Start of Records for this exercise

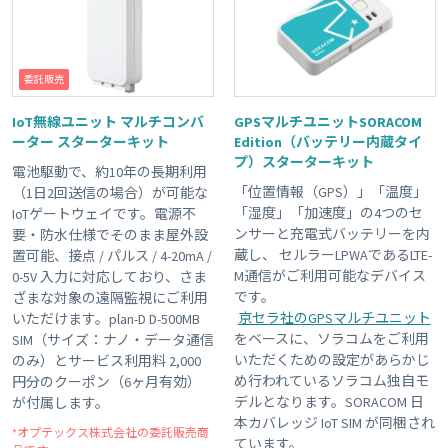
委託販売
IoT無線ユニット マルチコンバ
GPSマルチユニットSORACOM
ーター スターターキット
Edition（バッテリー内蔵タイ
プ）スターターキット
電池駆動で、約10年の長期利用
「位置情報（GPS）」「温度」
（1日2回送信の場合）が可能な
「湿度」「加速度」の4つのセ
IoTゲートウェイです。電源不
ンサーと充電式バッテリーを内
要・防水仕様でそのまま屋外設
蔵し、 セルラーLPWAであるLTE-
置可能、接点 / パルス / 4-20mA /
M通信がご利用可能なデバイス
0-5V 入力に対応しており、さま
です。
ざまな対象の遠隔監視にご利用
京セラ社のGPSマルチユニット
いただけます。plan-D D-500MB
をベースに、ソラコムをご利用
SIM（サイズ：ナノ・データ通信
いただくための設定があらかじ
のみ）とサービス利用料 2,000
め行われているソラコム独自モ
円分のクーポン（6ヶ月有効）
デルとなります。SORACOM 日
が付属します。
本カバレッジ IoT SIM が同梱され
*オプテックス株式会社の委託販売商
ています。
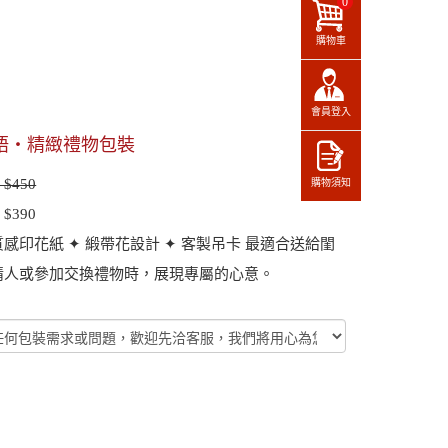
0
購物車
會員登入
語・精緻禮物包裝
$450
購物須知
$390
感印花紙 ✦ 緞帶花設計 ✦ 客製吊卡 最適合送給閨
情人或參加交換禮物時，展現專屬的心意。
：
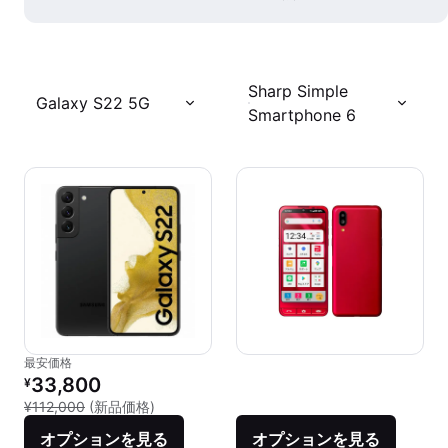
Sharp Simple
Galaxy S22 5G
Smartphone 6
最安価格
リファービッシュ品の価格：
33,800
¥
新品との比較：¥112,000
¥112,000
(新品価格)
オプションを見る
オプションを見る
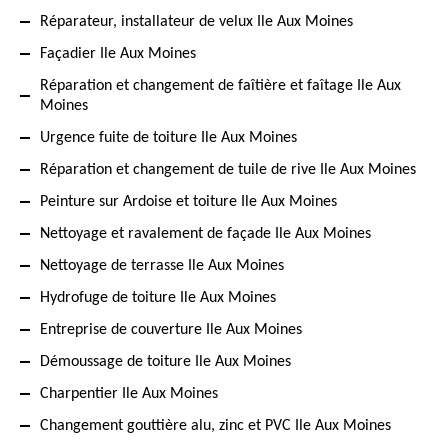
Réparateur, installateur de velux Ile Aux Moines
Façadier Ile Aux Moines
Réparation et changement de faîtière et faîtage Ile Aux
Moines
Urgence fuite de toiture Ile Aux Moines
Réparation et changement de tuile de rive Ile Aux Moines
Peinture sur Ardoise et toiture Ile Aux Moines
Nettoyage et ravalement de façade Ile Aux Moines
Nettoyage de terrasse Ile Aux Moines
Hydrofuge de toiture Ile Aux Moines
Entreprise de couverture Ile Aux Moines
Démoussage de toiture Ile Aux Moines
Charpentier Ile Aux Moines
Changement gouttière alu, zinc et PVC Ile Aux Moines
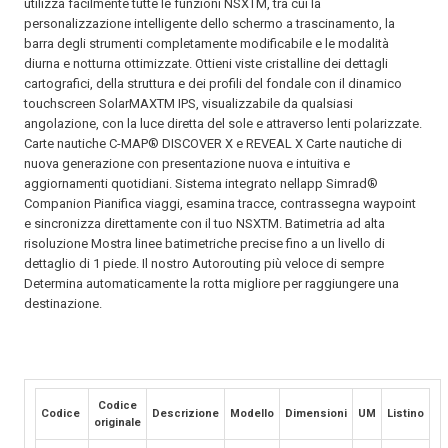
utilizza facilmente tutte le funzioni NSXTM, tra cui la
personalizzazione intelligente dello schermo a trascinamento, la
barra degli strumenti completamente modificabile e le modalità
diurna e notturna ottimizzate. Ottieni viste cristalline dei dettagli
cartografici, della struttura e dei profili del fondale con il dinamico
touchscreen SolarMAXTM IPS, visualizzabile da qualsiasi
angolazione, con la luce diretta del sole e attraverso lenti polarizzate.
Carte nautiche C-MAP® DISCOVER X e REVEAL X Carte nautiche di
nuova generazione con presentazione nuova e intuitiva e
aggiornamenti quotidiani. Sistema integrato nellapp Simrad®
Companion Pianifica viaggi, esamina tracce, contrassegna waypoint
e sincronizza direttamente con il tuo NSXTM. Batimetria ad alta
risoluzione Mostra linee batimetriche precise fino a un livello di
dettaglio di 1 piede. Il nostro Autorouting più veloce di sempre
Determina automaticamente la rotta migliore per raggiungere una
destinazione.
Codice
Codice
Descrizione
Modello
Dimensioni
UM
Listino
originale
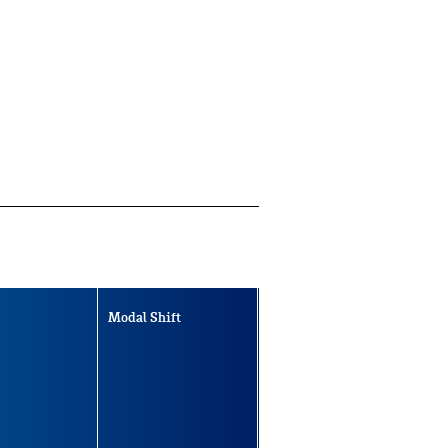
Modal Shift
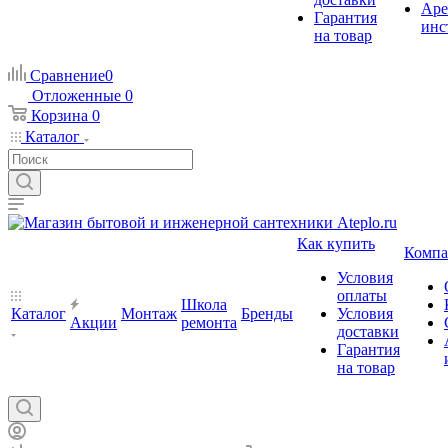
Аре
Гарантия
инс
на товар
Сравнение
0
Отложенные
0
Корзина
0
Каталог
Как купить
Компа
Условия
оплаты
Школа
Каталог
Монтаж
Бренды
Условия
Акции
ремонта
доставки
Гарантия
на товар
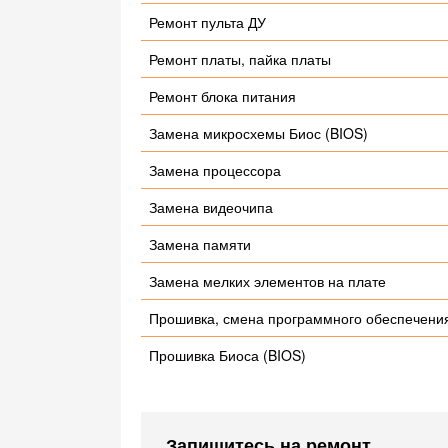
Ремонт пульта ДУ
Ремонт платы, пайка платы
Ремонт блока питания
Замена микросхемы Биос (BIOS)
Замена процессора
Замена видеочипа
Замена памяти
Замена мелких элементов на плате
Прошивка, смена программного обеспечени
Прошивка Биоса (BIOS)
Запишитесь на ремонт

End of Records for this exercise

▸ Work item
Your reply must reproduce all of the entries exactly and contain no pictures.

▸ Exercise answer
委託販売
IoT無線ユニット マルチコンバ
GPSマルチユニットSORACOM
ーター スターターキット
Edition（バッテリー内蔵タイ
プ）スターターキット
電池駆動で、約10年の長期利用
「位置情報（GPS）」「温度」
（1日2回送信の場合）が可能な
「湿度」「加速度」の4つのセ
IoTゲートウェイです。電源不
ンサーと充電式バッテリーを内
要・防水仕様でそのまま屋外設
蔵し、 セルラーLPWAであるLTE-
置可能、接点 / パルス / 4-20mA /
M通信がご利用可能なデバイス
0-5V 入力に対応しており、さま
です。
ざまな対象の遠隔監視にご利用
京セラ社のGPSマルチユニット
いただけます。plan-D D-500MB
をベースに、ソラコムをご利用
SIM（サイズ：ナノ・データ通信
いただくための設定があらかじ
のみ）とサービス利用料 2,000
め行われているソラコム独自モ
円分のクーポン（6ヶ月有効）
デルとなります。SORACOM 日
が付属します。
本カバレッジ IoT SIM が同梱され
*オプテックス株式会社の委託販売商
ています。
0
購物車
會員登入
語・精緻禮物包裝
$450
購物須知
$390
感印花紙 ✦ 緞帶花設計 ✦ 客製吊卡 最適合送給閨
情人或參加交換禮物時，展現專屬的心意。
：
Sharp Simple
Galaxy S22 5G
Smartphone 6
最安価格
リファービッシュ品の価格：
33,800
¥
新品との比較：¥112,000
¥112,000
(新品価格)
オプションを見る
オプションを見る
Réparateur, installateur de velux Ile Aux Moines
Façadier Ile Aux Moines
Réparation et changement de faîtière et faîtage Ile Aux
Moines
Urgence fuite de toiture Ile Aux Moines
Réparation et changement de tuile de rive Ile Aux Moines
Peinture sur Ardoise et toiture Ile Aux Moines
Nettoyage et ravalement de façade Ile Aux Moines
Nettoyage de terrasse Ile Aux Moines
Hydrofuge de toiture Ile Aux Moines
Entreprise de couverture Ile Aux Moines
Démoussage de toiture Ile Aux Moines
Charpentier Ile Aux Moines
Changement gouttière alu, zinc et PVC Ile Aux Moines
utilizza facilmente tutte le funzioni NSXTM, tra cui la
personalizzazione intelligente dello schermo a trascinamento, la
barra degli strumenti completamente modificabile e le modalità
diurna e notturna ottimizzate. Ottieni viste cristalline dei dettagli
cartografici, della struttura e dei profili del fondale con il dinamico
touchscreen SolarMAXTM IPS, visualizzabile da qualsiasi
angolazione, con la luce diretta del sole e attraverso lenti polarizzate.
Carte nautiche C-MAP® DISCOVER X e REVEAL X Carte nautiche di
nuova generazione con presentazione nuova e intuitiva e
aggiornamenti quotidiani. Sistema integrato nellapp Simrad®
Companion Pianifica viaggi, esamina tracce, contrassegna waypoint
e sincronizza direttamente con il tuo NSXTM. Batimetria ad alta
risoluzione Mostra linee batimetriche precise fino a un livello di
dettaglio di 1 piede. Il nostro Autorouting più veloce di sempre
Determina automaticamente la rotta migliore per raggiungere una
destinazione.
Codice
Codice
Descrizione
Modello
Dimensioni
UM
Listino
originale
Modal Shift
Аре
Гарантия
инс
на товар
Сравнение
0
Отложенные
0
Корзина
0
Каталог
Как купить
Компа
Условия
оплаты
Школа
Каталог
Монтаж
Бренды
Условия
Акции
ремонта
доставки
Гарантия
на товар
Ремонт пульта ДУ
Ремонт платы, пайка платы
Ремонт блока питания
Замена микросхемы Биос (BIOS)
Замена процессора
Замена видеочипа
Замена памяти
Замена мелких элементов на плате
Прошивка, смена программного обеспечени
Прошивка Биоса (BIOS)
Запишитесь на ремонт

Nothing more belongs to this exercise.